→ **What is required**: Below is a listing. Set down exactly the lines from the one containing "Seringkali kita mendengar dana" through the one containing "Cara Mengumpulkan Rp100 Juta Pertama", both ends included, and leave out the rest.
Extracted entries below:
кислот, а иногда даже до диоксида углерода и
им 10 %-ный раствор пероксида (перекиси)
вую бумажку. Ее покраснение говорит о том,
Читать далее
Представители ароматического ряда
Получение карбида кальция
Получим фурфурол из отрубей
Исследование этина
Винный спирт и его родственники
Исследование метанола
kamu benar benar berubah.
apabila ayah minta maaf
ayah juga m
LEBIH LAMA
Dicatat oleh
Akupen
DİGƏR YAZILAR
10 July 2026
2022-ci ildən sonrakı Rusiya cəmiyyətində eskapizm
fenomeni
End of Extracted entries.
Extracted entries below:
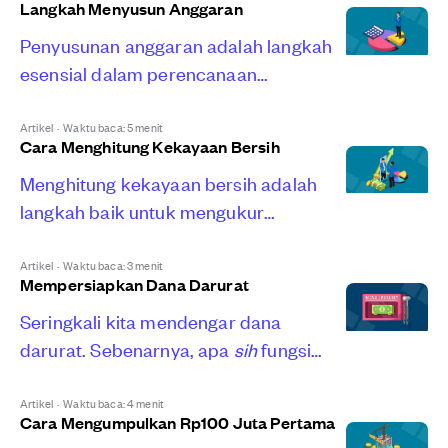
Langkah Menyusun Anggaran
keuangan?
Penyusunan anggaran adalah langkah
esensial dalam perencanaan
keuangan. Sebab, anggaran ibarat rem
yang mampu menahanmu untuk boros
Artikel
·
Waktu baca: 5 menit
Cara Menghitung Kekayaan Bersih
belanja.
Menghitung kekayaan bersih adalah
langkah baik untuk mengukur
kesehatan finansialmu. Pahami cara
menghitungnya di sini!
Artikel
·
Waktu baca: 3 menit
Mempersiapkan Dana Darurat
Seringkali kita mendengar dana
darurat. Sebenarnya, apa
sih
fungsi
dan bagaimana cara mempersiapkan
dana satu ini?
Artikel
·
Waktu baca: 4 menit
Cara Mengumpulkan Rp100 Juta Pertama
End of Extracted entries.
Extracted entries below:
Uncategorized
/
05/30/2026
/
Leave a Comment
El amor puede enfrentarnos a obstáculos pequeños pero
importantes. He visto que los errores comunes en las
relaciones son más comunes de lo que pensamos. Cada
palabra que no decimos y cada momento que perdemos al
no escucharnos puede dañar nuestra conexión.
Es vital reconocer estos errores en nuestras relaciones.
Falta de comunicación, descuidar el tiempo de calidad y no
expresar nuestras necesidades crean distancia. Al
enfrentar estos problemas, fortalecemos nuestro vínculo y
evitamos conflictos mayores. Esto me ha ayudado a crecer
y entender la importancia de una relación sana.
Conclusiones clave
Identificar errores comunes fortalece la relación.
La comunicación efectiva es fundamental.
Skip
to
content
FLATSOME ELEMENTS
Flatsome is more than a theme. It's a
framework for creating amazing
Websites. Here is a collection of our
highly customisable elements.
End of Extracted entries.
→ **Solved problem**:
Seringkali kita mendengar dana
darurat. Sebenarnya, apa
sih
fungsi
dan bagaimana cara mempersiapkan
dana satu ini?
Artikel
·
Waktu baca: 4 menit
Cara Mengumpulkan Rp100 Juta Pertama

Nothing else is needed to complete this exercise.